On Wednesday, President Joe Biden announced his intent to nominate retired Tenth District International Vice President Robert P. “Bobby” Klein to serve a five-year term as a member of the board of directors for the Tennessee Valley Authority. More than 2,500 IBEW members work for the government-owned utility, providing electricity to nearly 10 million customers across Tennessee and parts of Alabama, Georgia, Kentucky, Mississippi, North Carolina and Virginia.
“Union labor built the TVA,” Klein said. “I’m very humbled and grateful for this opportunity. Certainly, I’m indebted to the IBEW for submitting my name for consideration.”
Retired Tenth District International Vice President Bobby Klein is a member of Chattanooga, Tenn., Local 175. |
There are four open positions on the Authority’s board, and both International President Lonnie R. Stephenson, who served as an adviser on Biden’s transition team, and current Tenth District International Vice President Brent E. Hall are delighted with Klein’s intended nomination by the Biden administration. “Bobby cares about people, the TVA and its mission, and I think it’s a great opportunity for him, for organized labor, and for TVA’s ratepayers,” Hall said.
A lifelong resident of Chattanooga, Tenn., Klein was initiated into Chattanooga Local 846 in 1974, and he topped out as a lineman in 1981. Working with the city’s Electric Power Board, Klein went on to become a line foreman, supervising the construction and maintenance of the power distribution system. Three years later, he was chosen to serve as the overhead line department’s chief steward.
Klein was elected president of Local 846 in 1988 and was re-elected in 1991. When Local 846 merged with Chattanooga Local 175, Klein left his EPB job and joined the local staff full-time.

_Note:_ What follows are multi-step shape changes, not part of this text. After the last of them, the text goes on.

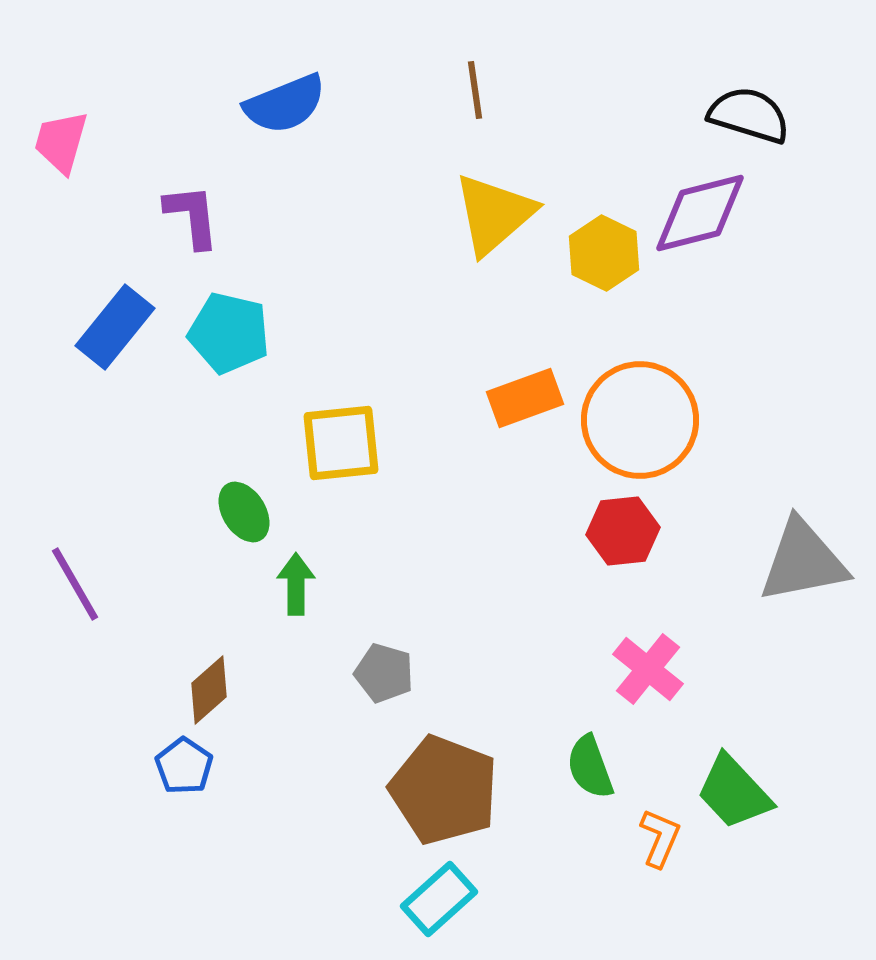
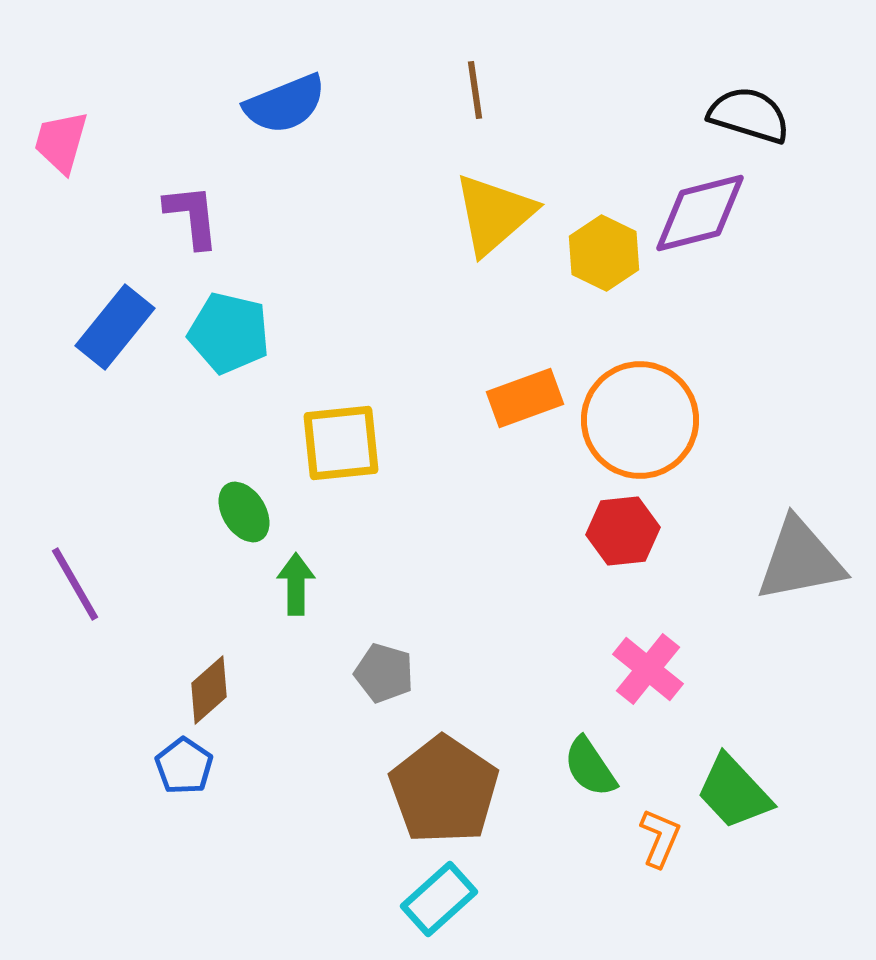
gray triangle: moved 3 px left, 1 px up
green semicircle: rotated 14 degrees counterclockwise
brown pentagon: rotated 13 degrees clockwise
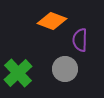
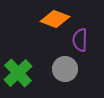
orange diamond: moved 3 px right, 2 px up
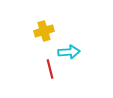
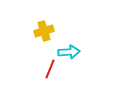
red line: rotated 36 degrees clockwise
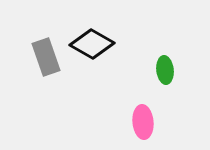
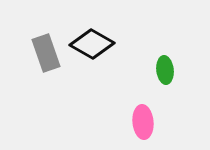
gray rectangle: moved 4 px up
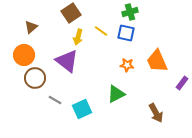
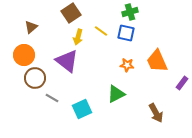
gray line: moved 3 px left, 2 px up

In 1998, then-International President J. J. Barry appointed Klein as an international representative with the Tenth District, which covers Tennessee, Arkansas and the Carolinas. There, Klein took on the role as the service representative for the 17 IBEW locals with members employed by the TVA.
The Authority was established in 1933 under President Franklin Roosevelt, one of his many “New Deal” programs that helped put to work people who lost jobs during the Great Depression. It remains the nation’s largest government-owned power provider, a fully self-sustaining utility supported by the revenues it collects from the millions of ratepayers it serves.
“Any time you talk to Bobby about the TVA, first and foremost he’ll tell you TVA’s mission statement: To bring prosperity to the Valley,” Hall said. “He’s a perfect candidate for the board. He does not make knee-jerk decisions. He thinks things through.”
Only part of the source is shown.